Hi there! I am trying to get the ids in my pinecone index in a list so I can compare it against the ids in my database before upserting new rows to the index, this is to avoid duplication. If a given ID already exisits, we will not be upserting that row of data from the database.
This is what I tried, but was a bust:

def get_existing_ids_from_pinecone(pinecone_namespace: str) -> list:
    """
    Retrieve all indexed IDs from the specified Pinecone namespace.

    :param pinecone_namespace: The Pinecone namespace to retrieve indexed data from.
    :return: List of indexed ID values.
    """
    pinecone_project_name = os.environ['PINECONE_PROJECT_NAME']
    pinecone_index_name = os.environ['PINECONE_INDEX_NAME']
    
    
    index = pinecone_obj.Index(pinecone_index_name)

    # Use Pinecone's query functionality to get all vectors and their metadata
    ids_in_pinecone = []
    fetch_limit = 1000  # Adjust this limit based on your dataset size and performance
    last_retrieved = None  # Used to track pagination

    LOGGER.debug("Fetching existing indexed IDs from Pinecone.")

    while True:
        # Fetch vectors in batches using pagination to avoid overloading the system
        if last_retrieved:
            response = index.query(
                namespace=pinecone_namespace,
                vector=[0] * 3072,  # Use an arbitrary zero vector to query without filtering
                top_k=fetch_limit,
                include_metadata=True
            )
        else:
            response = index.query(
                namespace=pinecone_namespace,
                vector=[0] * 3072,  # Use an arbitrary zero vector to query without filtering
                top_k=fetch_limit,
                include_metadata=True
            )

        # Process the response and extract IDs
        matches = response.get("matches", [])
        if not matches:
            break  # Stop if no more data is available

        for match in matches:
            id_unique = match.get("id")
            if id_unique:
                ids_in_pinecone.append(id_unique)
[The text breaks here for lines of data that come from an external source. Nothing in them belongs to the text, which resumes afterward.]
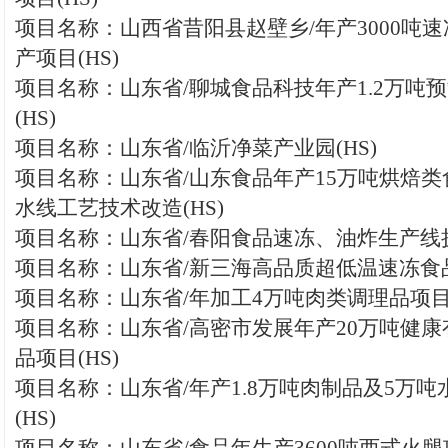
项目名称：山西省昔阳县赵壁乡/年产3000吨
产项目(HS)
项目名称：山东省/聊城食品科技年产1.2万吨
(HS)
项目名称：山东省/临沂净菜产业园(HS)
项目名称：山东省/山东食品年产15万吨烘焙
水线工艺技术改造(HS)
项目名称：山东省/春阳食品速冻、油炸生产线扩
项目名称：山东省/新三海高品质超低温速冻食品
项目名称：山东省/年加工4万吨肉类调理品项目(
项目名称：山东省/高密市发展年产20万吨健
品项目(HS)
项目名称：山东省/年产1.8万吨肉制品及5万
(HS)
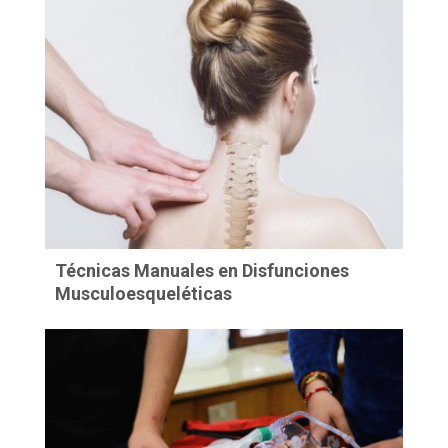
Técnicas Manuales en Disfunciones
Musculoesqueléticas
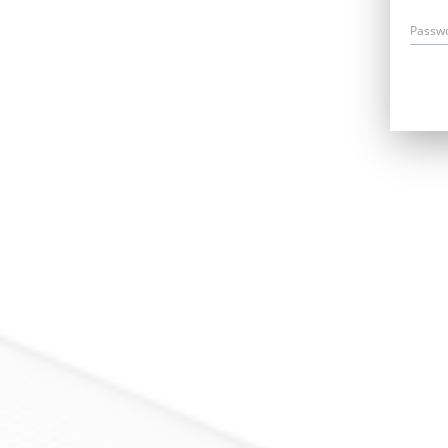
Passw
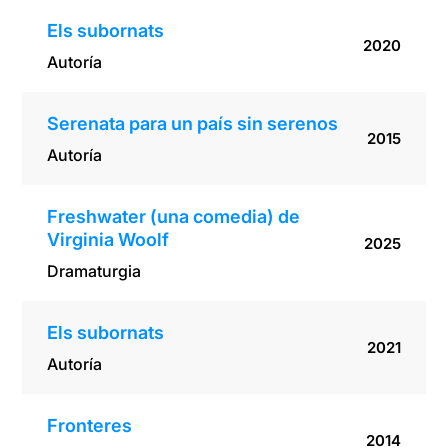
Els subornats
2020
Autoría
Serenata para un país sin serenos
2015
Autoría
Freshwater (una comedia) de
Virginia Woolf
2025
Dramaturgia
Els subornats
2021
Autoría
Fronteres
2014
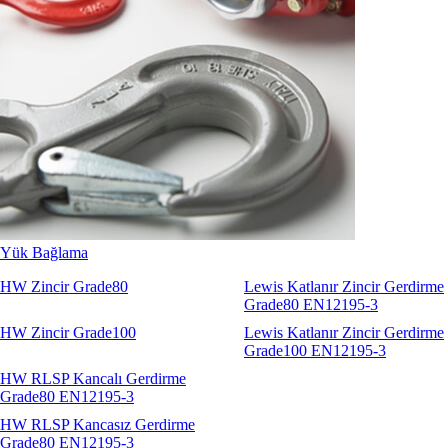
Yük Bağlama
Sapanlar
Aksesuarlar
Codipro
Terrier
RopeBlock
Nemag
Talurit
Yük Bağlama
HW Zincir Grade80
Lewis Katlanır Zincir Gerdirme
Grade80 EN12195-3
HW Zincir Grade100
Lewis Katlanır Zincir Gerdirme
Grade100 EN12195-3
HW RLSP Kancalı Gerdirme
Grade80 EN12195-3
HW RLSP Kancasız Gerdirme
Grade80 EN12195-3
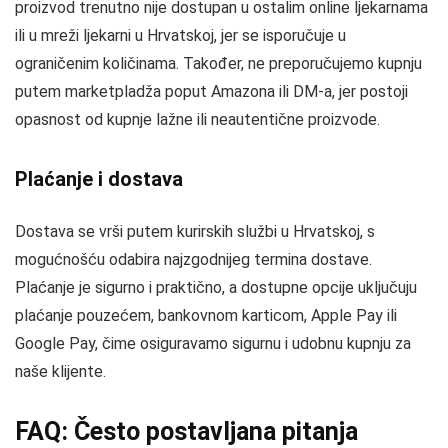
proizvod trenutno nije dostupan u ostalim online ljekarnama
ili u mreži ljekarni u Hrvatskoj, jer se isporučuje u
ograničenim količinama. Također, ne preporučujemo kupnju
putem marketpladža poput Amazona ili DM-a, jer postoji
opasnost od kupnje lažne ili neautentične proizvode.
Plaćanje i dostava
Dostava se vrši putem kurirskih službi u Hrvatskoj, s
mogućnošću odabira najzgodnijeg termina dostave.
Plaćanje je sigurno i praktično, a dostupne opcije uključuju
plaćanje pouzećem, bankovnom karticom, Apple Pay ili
Google Pay, čime osiguravamo sigurnu i udobnu kupnju za
naše klijente.
FAQ: Često postavljana pitanja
        # Update last_retrieved for the next iteration (pagination)
        if len(matches) < fetch_limit:
            break  # Stop if fewer than fetch_limit records are returned, meaning we're done

        last_retrieved = matches[-1]["id"]

    LOGGER.debug(f"Number of IDs fetched from Pinecone: {len(ids_in_pinecone)}.")

    return ids_in_pinecone

This doesn’t work, and just gets hung or timed out if I increase the fetch_rate. This is a serverless pod btw and is of 3072 dimensions. I want to also mention that I was testing with 10K vectors but originally we are bound to have about 60K -70 K and the speed is a big issue in this scenario. Being able to fetch all the ids in a small time frame is important for our application.

The highlighted yellow in the image below is how the IDs are in our vector database after embedding and indexing, they are stored as string ‘id’.

I did see a lot of posts on retrieving a list of IDs in an index but its unclear on how to use it for my use case.
We only embed and index the rows which are not already embedded! Any help is appreciated Let me know if you need more clarification or context!

gopalika.sharma · October 1, 2024, 8:47pm

I figured it out! thank you this can be marked done!